One story that keeps coming to mind is from his wake. Of course since it was January in Chicago, the weather was biblical: frigid with snow freezing on the roads. Treacherous. The fence-sitters and the unsteady stayed home—this was a crowd of true dad believers, including California cousins getting a rare drive in icy snow.

Standing in the receiving line, I shook hand after hand. “and how did you know my father?”

I worked for him.

when?

15 years ago.

Excuse me, 15 years ago? And you came out tonite?

I couldn’t not come.

I had to think, were there any bosses I would show up for? Not really.

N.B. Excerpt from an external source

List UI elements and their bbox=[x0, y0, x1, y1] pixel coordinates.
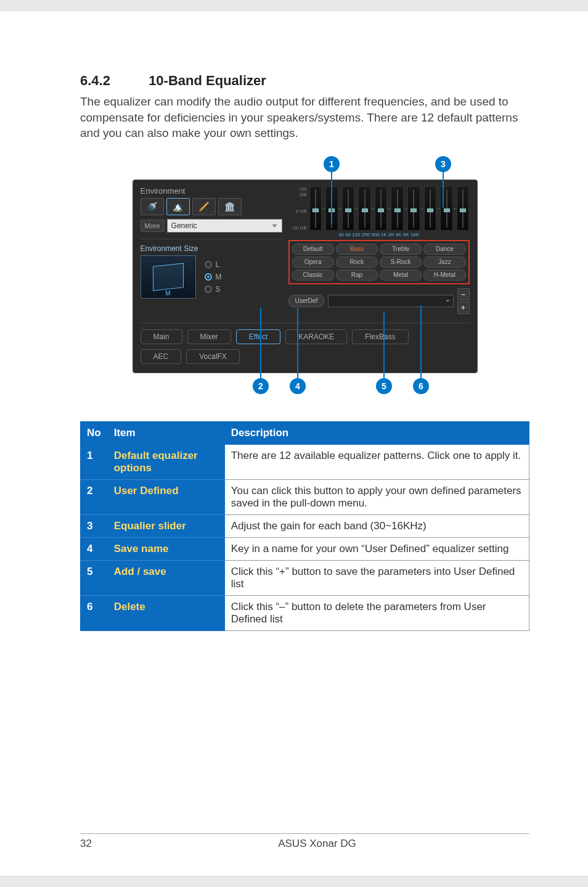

Dad’s wake was an awakening for me. From the time when I was 9 and fighting with my girlfriends when he told me something that had happened to he and my mom, a true story, and how they got through it, I always knew my dad was special. The wake and funeral showed me how many other people he touched. I was almost jealous. Especially right after he died, when I felt like a raw wound.

It’s been 12 years since he died.

When I think of him now, it’s more positive than sad. I have such fond memories. My dad had huge hands. They weren’t long, but wide, like a catcher’s mitt, and warm. The absolute best way to be woken up was by his big warm paw of a hand gently cradling my head. It was like being slowly, gently pulled from sleep.